**Un viejo amigo**
Desde el primer momento, aquel pequeño piso me gustó. Era acogedor, limpio, con muebles de otra época, incluso una vitrina antigua con cristales. Una alfombra colgada en la pared, una tetera en la cocina con restos de humo, y un viejo frigorífico que zumbaba. También había una radio en el salón, de esas antiguas, de donde salía la voz cálida de Radio Nacional, con sus chisporroteos, el leve silbido y aquellas canciones de antes. No había tele, pero no me importaba.
Llegaba del trabajo, subía el volumen de la radio y ponía la tetera al fuego. Después, llenaba la taza de agua caliente, aspiraba el vapor aromático y me quedaba junto a la ventana, mirando la calle. La radio hablaba, y yo miraba el cielo azul oscuro, las estrellas pálidas y difusas, la luna mellada.

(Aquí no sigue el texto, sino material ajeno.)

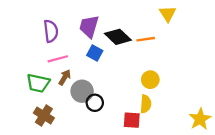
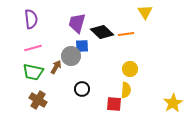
purple semicircle: (51, 31) -> (31, 19), moved
blue square: (95, 53) -> (82, 46), turned -32
pink line: (58, 59) -> (33, 48), moved
gray circle: (82, 91) -> (71, 56), moved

Y callaba. ¿Con quién iba a hablar? Vivía solo en aquel piso. Así fue hasta que conocí a mi nuevo vecino. Se llamaba Luis. Lucho. Un buen chaval.
Aquel día volví tarde del trabajo, agotado después de horas frente a la máquina, con la espalda tiesa y las piernas como de trapo. Entré en la cocina, y allí estaba él. Lucho. Sentado, mirándome. Primero quise enfadarme, incluso amenazarlo, pero cuando me clavó aquellos ojos brillantes, bajé la mano. Puse la tetera al fuego y me senté a su lado. Yo lo miraba, él me miraba a mí. Y no se iba. Simplemente, callaba.

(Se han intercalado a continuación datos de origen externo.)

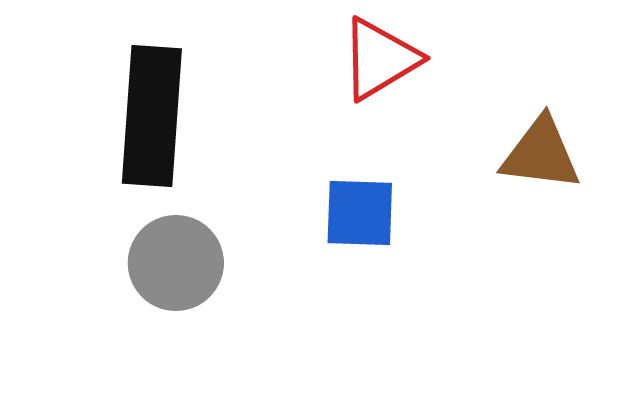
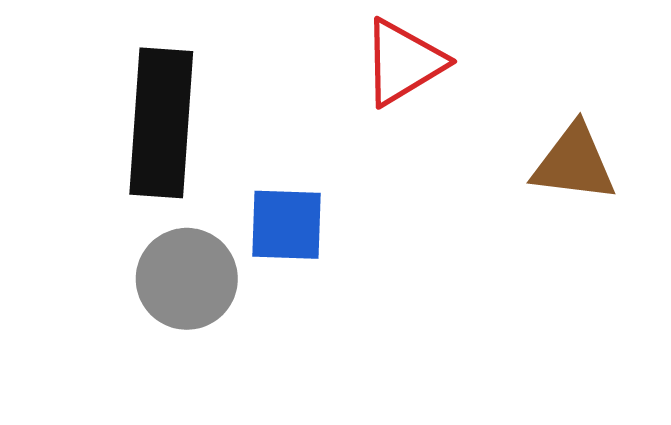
blue square: (360, 213) -> (286, 225), moved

Serví el té, saqué unas galletas del paquete y las dejé sobre la mesa. Lucho estiró el cuello al verlas. Le ofrecí una, la olió, la rechazó educadamente y se quedó escuchando la radio. Oímos las noticias, nos enteramos de lo que pasaba en el mundo, y luego me fui a dormir. Lucho se quedó en la cocina, pegado a la radio. Por la mañana ya no estaba. Se habría ido a sus cosas. Yo tenía la fábrica y mi máquina fiel; de sus asuntos, no sabía nada. Pero al caer la tarde, cuando volví con la compra, allí estaba otra vez. Había traído boquerones en vinagre, una jarra de cerveza fría y unas magdalenas caseras. Y así empezamos a vivir juntos. Lucho y yo.

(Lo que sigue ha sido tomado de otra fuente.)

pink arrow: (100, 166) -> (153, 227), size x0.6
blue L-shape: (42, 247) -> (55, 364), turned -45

Llegaba a casa, servía la cerveza, pelaba los boquerones y charlaba con Lucho. Él no bebía, claro. Solo escuchaba y callaba. A veces, si me alteraba demasiado, empezaba a pasear por la cocina. De un lado a otro. Luego se calmaba y volvía a la mesa. Se sentaba y me miraba con aquellos ojos brillantes. Escuchaba. Y a mí me hacía bien. Hablaba, soltaba toda la amargura, y me sentía más ligero. Lucho lo sabía, por eso no decía nada.
Le encantaba la radio, sobre todo las canciones antiguas. Algunas tardes llegaba y no estaba. Encendía la radio, ponía la tetera, y al volverme… ahí estaba él. Escuchando, con su mirada intensa. Y se le veía feliz, como yo. Cenábamos, oíamos la radio y hablábamos hasta tarde. Le contaba todo: las novedades de la fábrica, el nuevo material que llegaba, cómo Paco, el capataz, casi fue pillado borracho. Incluso le hablaba de mi pasado. Lucho escuchaba atento. En silencio, con los ojos brillando. Era un buen tipo. Le gustaba especialmente cuando le contaba mi época en el servicio militar.
Ay, se lo conté todo. Cómo me enviaron al frente siendo joven, cómo casi me hacen prisionero, cómo ardían los tanques. Le hablaba de la comida caliente, de mi contusión. Y Lucho escuchaba. Era inteligente. No cualquiera sabe acompañar un silencio, pero él lo hacía. Le contaba de mis amigos, de mis compañeros, me secaba una lágrima furtiva, y él me miraba con pena, rozaba mi mano, y todo parecía más liviano. Tuve suerte con mi vecino. Lo quería, y él me quería a mí. Solo le disgustaba que volviera borracho. Me miraba con reproche y se apartaba. Hasta la radio le perdía el interés.
Una noche llegué bebido con los colegas, y al verme, Lucho se escondió en la habitación.